Records drawn from a dataset

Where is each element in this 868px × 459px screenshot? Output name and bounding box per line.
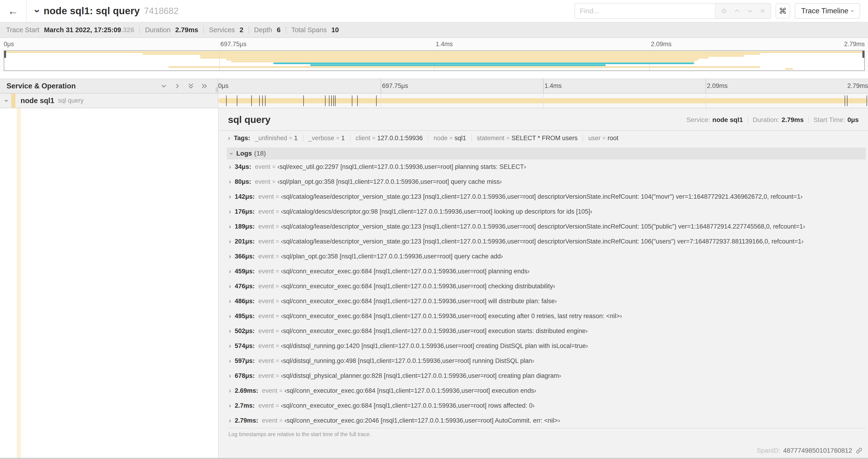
log-row[interactable]: ›189μs:event=‹sql/catalog/lease/descript… (227, 219, 866, 234)
log-timestamp: 459μs: (235, 268, 255, 275)
log-marker-tick (325, 95, 326, 106)
log-row[interactable]: ›502μs:event=‹sql/conn_executor_exec.go:… (227, 324, 866, 338)
span-operation-name: sql query (58, 97, 84, 104)
span-row-label[interactable]: › node sql1 sql query (0, 94, 218, 108)
span-detail-header: sql query Service:node sql1Duration:2.79… (219, 108, 868, 125)
summary-value-suffix: .326 (121, 26, 134, 34)
log-row[interactable]: ›678μs:event=‹sql/distsql_physical_plann… (227, 368, 866, 383)
divider (248, 26, 249, 34)
log-row[interactable]: ›597μs:event=‹sql/distsql_running.go:498… (227, 353, 866, 368)
collapse-one-chevron-down-icon[interactable] (160, 82, 168, 90)
equals-sign: = (276, 298, 279, 304)
span-collapse-chevron-down-icon[interactable]: › (3, 100, 11, 102)
log-row[interactable]: ›201μs:event=‹sql/catalog/lease/descript… (227, 234, 866, 249)
log-event-value: ‹sql/conn_executor_exec.go:2046 [nsql1,c… (284, 417, 560, 424)
equals-sign: = (276, 372, 279, 379)
service-operation-header: Service & Operation (0, 79, 218, 93)
span-detail-title: sql query (228, 114, 271, 125)
gridline (706, 79, 706, 93)
view-select-button[interactable]: Trace Timeline › (795, 3, 860, 19)
tag-value: sql1 (455, 135, 466, 142)
span-bar-track[interactable] (218, 94, 868, 108)
collapse-controls (160, 82, 218, 90)
log-event-key: event (255, 163, 271, 170)
deep-link-icon[interactable] (856, 447, 863, 454)
divider (139, 26, 140, 34)
equals-sign: = (450, 135, 453, 141)
span-indent-guide (17, 108, 21, 459)
minimap-tick-label: 697.75μs (220, 41, 247, 48)
log-row[interactable]: ›486μs:event=‹sql/conn_executor_exec.go:… (227, 294, 866, 308)
logs-header[interactable]: › Logs (18) (227, 147, 866, 159)
log-row[interactable]: ›142μs:event=‹sql/catalog/lease/descript… (227, 189, 866, 204)
find-input[interactable] (575, 3, 715, 19)
log-marker-tick (262, 95, 263, 106)
find-prev-icon[interactable] (734, 7, 741, 14)
find-controls: ✕ (715, 3, 770, 19)
panel-resize-grip[interactable] (216, 87, 218, 92)
title-collapse-chevron-down-icon[interactable]: › (32, 9, 43, 13)
log-marker-tick (845, 95, 845, 106)
chevron-right-icon: › (229, 253, 231, 260)
log-row[interactable]: ›476μs:event=‹sql/conn_executor_exec.go:… (227, 279, 866, 294)
log-event-key: event (262, 387, 277, 394)
log-event-key: event (258, 298, 274, 305)
locate-target-icon[interactable] (720, 7, 727, 14)
equals-sign: = (272, 178, 276, 185)
detail-info-label: Service: (686, 116, 710, 124)
log-row[interactable]: ›366μs:event=‹sql/plan_opt.go:358 [nsql1… (227, 249, 866, 264)
expand-one-chevron-right-icon[interactable] (174, 82, 181, 90)
chevron-right-icon: › (229, 357, 231, 365)
keyboard-shortcuts-button[interactable]: ⌘ (776, 3, 790, 19)
summary-item: Total Spans 10 (291, 26, 339, 34)
span-duration-bar[interactable] (218, 98, 868, 103)
chevron-right-icon: › (229, 268, 231, 275)
window-bottom-edge (0, 458, 868, 459)
log-row[interactable]: ›459μs:event=‹sql/conn_executor_exec.go:… (227, 264, 866, 279)
span-row[interactable]: › node sql1 sql query (0, 94, 868, 108)
view-range-right-handle[interactable] (862, 51, 864, 58)
log-event-value: ‹sql/distsql_running.go:498 [nsql1,clien… (281, 357, 534, 365)
log-row[interactable]: ›80μs:event=‹sql/plan_opt.go:358 [nsql1,… (227, 174, 866, 189)
timeline-ruler: 0μs697.75μs1.4ms2.09ms2.79ms (218, 79, 868, 93)
timeline-header: Service & Operation 0μs697.75μs1.4ms2.09… (0, 78, 868, 94)
collapse-all-double-chevron-down-icon[interactable] (187, 82, 195, 90)
find-box: ✕ (575, 3, 771, 19)
find-clear-icon[interactable]: ✕ (760, 7, 765, 15)
view-range-left-handle[interactable] (4, 51, 6, 58)
log-marker-tick (334, 95, 334, 106)
minimap-canvas[interactable] (4, 51, 865, 71)
minimap-span-bar (785, 68, 793, 70)
minimap-tick-label: 2.79ms (844, 41, 865, 48)
log-event-key: event (258, 402, 274, 409)
log-row[interactable]: ›2.7ms:event=‹sql/conn_executor_exec.go:… (227, 398, 866, 413)
log-row[interactable]: ›495μs:event=‹sql/conn_executor_exec.go:… (227, 308, 866, 324)
logs-count: (18) (254, 150, 266, 157)
log-row[interactable]: ›34μs:event=‹sql/exec_util.go:2297 [nsql… (227, 159, 866, 174)
tags-row[interactable]: › Tags: _unfinished=1_verbose=1client=12… (219, 131, 868, 145)
log-timestamp: 34μs: (235, 163, 251, 170)
find-next-icon[interactable] (747, 7, 754, 14)
log-event-value: ‹sql/conn_executor_exec.go:684 [nsql1,cl… (281, 298, 557, 305)
minimap-tick-label: 2.09ms (651, 41, 672, 48)
log-row[interactable]: ›2.79ms:event=‹sql/conn_executor_exec.go… (227, 413, 866, 428)
log-event-key: event (258, 223, 274, 230)
equals-sign: = (276, 208, 279, 215)
tag-key: _verbose (308, 135, 334, 142)
service-operation-panel (0, 108, 218, 459)
minimap-span-bar (4, 51, 864, 53)
detail-info-label: Duration: (753, 116, 779, 124)
back-button[interactable]: ← (0, 0, 27, 22)
log-row[interactable]: ›2.69ms:event=‹sql/conn_executor_exec.go… (227, 383, 866, 398)
tag-value: SELECT * FROM users (512, 135, 578, 142)
chevron-right-icon: › (229, 163, 231, 170)
log-row[interactable]: ›574μs:event=‹sql/distsql_running.go:142… (227, 338, 866, 353)
log-marker-tick (259, 95, 260, 106)
log-event-key: event (255, 178, 271, 186)
gridline (706, 94, 706, 108)
log-row[interactable]: ›176μs:event=‹sql/catalog/descs/descript… (227, 204, 866, 219)
log-event-value: ‹sql/conn_executor_exec.go:684 [nsql1,cl… (281, 327, 588, 335)
log-event-value: ‹sql/conn_executor_exec.go:684 [nsql1,cl… (281, 268, 530, 275)
expand-all-double-chevron-right-icon[interactable] (200, 82, 208, 90)
log-timestamp: 486μs: (235, 298, 255, 305)
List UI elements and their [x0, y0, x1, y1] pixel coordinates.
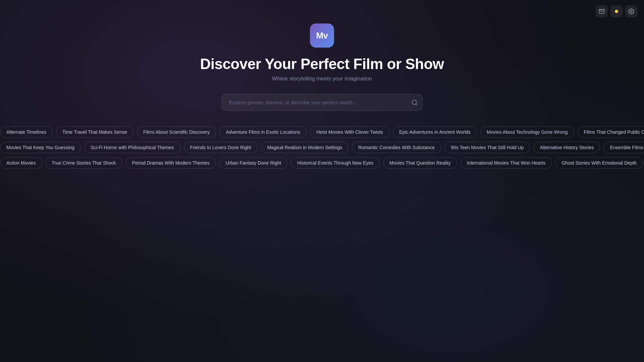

[YOUR ASSIGNMENT] Omitting all images, retype each line of the records precisely.

[EXERCISE SOLUTION]
Where is each element in this 868px × 459px screenshot? Output name and bounding box per line.
log-row[interactable]: ›189μs:event=‹sql/catalog/lease/descript… (227, 219, 866, 234)
log-timestamp: 459μs: (235, 268, 255, 275)
log-marker-tick (325, 95, 326, 106)
log-row[interactable]: ›502μs:event=‹sql/conn_executor_exec.go:… (227, 324, 866, 338)
span-operation-name: sql query (58, 97, 84, 104)
span-row-label[interactable]: › node sql1 sql query (0, 94, 218, 108)
span-detail-header: sql query Service:node sql1Duration:2.79… (219, 108, 868, 125)
summary-value-suffix: .326 (121, 26, 134, 34)
log-row[interactable]: ›678μs:event=‹sql/distsql_physical_plann… (227, 368, 866, 383)
divider (248, 26, 249, 34)
log-row[interactable]: ›597μs:event=‹sql/distsql_running.go:498… (227, 353, 866, 368)
collapse-one-chevron-down-icon[interactable] (160, 82, 168, 90)
equals-sign: = (276, 298, 279, 304)
span-collapse-chevron-down-icon[interactable]: › (3, 100, 11, 102)
log-row[interactable]: ›201μs:event=‹sql/catalog/lease/descript… (227, 234, 866, 249)
log-event-value: ‹sql/conn_executor_exec.go:2046 [nsql1,c… (284, 417, 560, 424)
equals-sign: = (276, 372, 279, 379)
service-operation-header: Service & Operation (0, 79, 218, 93)
span-detail-title: sql query (228, 114, 271, 125)
gridline (706, 79, 706, 93)
view-select-button[interactable]: Trace Timeline › (795, 3, 860, 19)
tag-value: sql1 (455, 135, 466, 142)
span-bar-track[interactable] (218, 94, 868, 108)
collapse-controls (160, 82, 218, 90)
log-event-key: event (255, 163, 271, 170)
deep-link-icon[interactable] (856, 447, 863, 454)
divider (139, 26, 140, 34)
equals-sign: = (450, 135, 453, 141)
span-indent-guide (17, 108, 21, 459)
minimap-tick-label: 697.75μs (220, 41, 247, 48)
log-row[interactable]: ›486μs:event=‹sql/conn_executor_exec.go:… (227, 294, 866, 308)
logs-header[interactable]: › Logs (18) (227, 147, 866, 159)
log-row[interactable]: ›142μs:event=‹sql/catalog/lease/descript… (227, 189, 866, 204)
find-input[interactable] (575, 3, 715, 19)
log-marker-tick (262, 95, 263, 106)
find-prev-icon[interactable] (734, 7, 741, 14)
find-controls: ✕ (715, 3, 770, 19)
panel-resize-grip[interactable] (216, 87, 218, 92)
title-collapse-chevron-down-icon[interactable]: › (32, 9, 43, 13)
log-marker-tick (845, 95, 845, 106)
chevron-right-icon: › (229, 253, 231, 260)
log-row[interactable]: ›476μs:event=‹sql/conn_executor_exec.go:… (227, 279, 866, 294)
log-event-key: event (262, 387, 277, 394)
log-event-key: event (258, 298, 274, 305)
locate-target-icon[interactable] (720, 7, 727, 14)
equals-sign: = (272, 178, 276, 185)
detail-info-label: Service: (686, 116, 710, 124)
log-row[interactable]: ›366μs:event=‹sql/plan_opt.go:358 [nsql1… (227, 249, 866, 264)
expand-one-chevron-right-icon[interactable] (174, 82, 181, 90)
chevron-right-icon: › (229, 357, 231, 365)
keyboard-shortcuts-button[interactable]: ⌘ (776, 3, 790, 19)
summary-item: Total Spans 10 (291, 26, 339, 34)
span-duration-bar[interactable] (218, 98, 868, 103)
chevron-right-icon: › (229, 268, 231, 275)
window-bottom-edge (0, 458, 868, 459)
log-row[interactable]: ›459μs:event=‹sql/conn_executor_exec.go:… (227, 264, 866, 279)
span-row[interactable]: › node sql1 sql query (0, 94, 868, 108)
view-range-right-handle[interactable] (862, 51, 864, 58)
log-event-value: ‹sql/distsql_running.go:498 [nsql1,clien… (281, 357, 534, 365)
log-row[interactable]: ›80μs:event=‹sql/plan_opt.go:358 [nsql1,… (227, 174, 866, 189)
timeline-ruler: 0μs697.75μs1.4ms2.09ms2.79ms (218, 79, 868, 93)
timeline-header: Service & Operation 0μs697.75μs1.4ms2.09… (0, 78, 868, 94)
collapse-all-double-chevron-down-icon[interactable] (187, 82, 195, 90)
find-box: ✕ (575, 3, 771, 19)
find-clear-icon[interactable]: ✕ (760, 7, 765, 15)
view-range-left-handle[interactable] (4, 51, 6, 58)
log-marker-tick (334, 95, 334, 106)
minimap-canvas[interactable] (4, 51, 865, 71)
minimap-span-bar (785, 68, 793, 70)
minimap-tick-label: 2.79ms (844, 41, 865, 48)
log-event-key: event (258, 402, 274, 409)
log-row[interactable]: ›2.7ms:event=‹sql/conn_executor_exec.go:… (227, 398, 866, 413)
log-row[interactable]: ›495μs:event=‹sql/conn_executor_exec.go:… (227, 308, 866, 324)
logs-count: (18) (254, 150, 266, 157)
log-row[interactable]: ›34μs:event=‹sql/exec_util.go:2297 [nsql… (227, 159, 866, 174)
tags-row[interactable]: › Tags: _unfinished=1_verbose=1client=12… (219, 131, 868, 145)
log-timestamp: 34μs: (235, 163, 251, 170)
find-next-icon[interactable] (747, 7, 754, 14)
log-event-value: ‹sql/conn_executor_exec.go:684 [nsql1,cl… (281, 298, 557, 305)
minimap-tick-label: 2.09ms (651, 41, 672, 48)
log-row[interactable]: ›2.79ms:event=‹sql/conn_executor_exec.go… (227, 413, 866, 428)
log-event-key: event (258, 223, 274, 230)
equals-sign: = (276, 208, 279, 215)
tag-key: _verbose (308, 135, 334, 142)
service-operation-panel (0, 108, 218, 459)
minimap-span-bar (4, 51, 864, 53)
detail-info-label: Duration: (753, 116, 779, 124)
back-button[interactable]: ← (0, 0, 27, 22)
log-row[interactable]: ›2.69ms:event=‹sql/conn_executor_exec.go… (227, 383, 866, 398)
tag-value: SELECT * FROM users (512, 135, 578, 142)
chevron-right-icon: › (229, 163, 231, 170)
log-row[interactable]: ›574μs:event=‹sql/distsql_running.go:142… (227, 338, 866, 353)
log-marker-tick (259, 95, 260, 106)
log-event-key: event (255, 178, 271, 186)
gridline (706, 94, 706, 108)
log-row[interactable]: ›176μs:event=‹sql/catalog/descs/descript… (227, 204, 866, 219)
log-event-value: ‹sql/conn_executor_exec.go:684 [nsql1,cl… (281, 327, 588, 335)
log-event-value: ‹sql/conn_executor_exec.go:684 [nsql1,cl… (281, 268, 530, 275)
expand-all-double-chevron-right-icon[interactable] (200, 82, 208, 90)
log-timestamp: 486μs: (235, 298, 255, 305)
List UI elements and their [x0, y0, x1, y1] pixel coordinates.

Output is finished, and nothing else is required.